そんな中を、バスはゆっくりと進んでいく。

「お待たせしました。まもなく貧民街に到着します」

役所の人間が、バスの車内マイクを使って案内した。

大型バス2台は、夕暮れの中、背の高い建物と建物の間にある昼間でも一日じゅう陽の差さないような暗がりの空き地の中に停車した。空き地は、高い塀でぐるっと囲まれていて、建物と建物の間にあるゲートのところには、警備員が常駐する小屋があった。ゲートには、アーチ状の入り口が設置されていて、そこには「貧民街」と赤いペンキで書かれていた。

「ほら、今日からここがお前たちの住処だ。早くバスから降りろ!」

大型バスのドアが開くと、役所の人間にせかされながら、乗客たちは全員バスから降りた。

「グズグズすんじゃねーぞ」

おばあさんが大きな荷物を抱えて、ヨタヨタとバスを降りていると、背後から役所の人間に蹴っ飛ばされていた。
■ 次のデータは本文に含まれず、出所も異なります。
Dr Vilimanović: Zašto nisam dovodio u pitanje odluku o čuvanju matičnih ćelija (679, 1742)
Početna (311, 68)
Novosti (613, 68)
全員がバスを降りて、その場所を見渡すと、そこは廃棄物の収容所かなにかになっているらしく、辺り一面にゴミ、粗大ゴミが散らかっていた。空き地のどこにも粗大ゴミが捨てられているだけで、人が住めるような家などどこにも無かった。

「いいか。今日からここがお前たちの家だ。ここの中で暮らすんだぞ」

役所の人は、それだけ言うと、バスの運転手と共に大急ぎでバスの中に戻ってしまった。そして、バスの運転手は、急いでエンジンをかけると、その場を離れようとしていた。

「ちょっと待って。ここで暮らせと言われてもどこで暮らしたら良いんだ?」

「周りじゅうゴミしかないんですけど」

バスから降ろされた人たちは、出発しようとしているバスの前に立ちはだかって文句を言った。

「そこらへんに転がっているゴミの中に暮らせそうなところはいくらでもあるだろう!あっちの洗濯機の中だって人1人ぐらい寝れるだろう。向こうの大型コンテナの中だって一家族十分に暮らせるだろう。暮らすところなど自分たちで工夫しろ!」

役所の人は、バスの窓を開けると、外の貧民たちに向かって叫んだ。

「わかったら、さっさとバスの前の道を空けろ!ここは臭くてたまらん!俺たちは一刻も早くこの場から立ち去りたいんだから」

役所の人は、自分の鼻をつまみながら、外の貧民たちに叫んだ。

貧民街のゲートにいた守衛たちがやって来て、バスの前に立ちはだかっていた貧民たちを追い払った。大型バス2台は、ゲートをくぐると貧民街の中から走り出して、どこかへと帰ってしまった。

「さて、どうしますか」

「どこか住めるところを探さなくては・・」

後に残された貧民の人々は、貧民街の中、ゴミが散らかっている空き地の中央に立ち尽くしていた。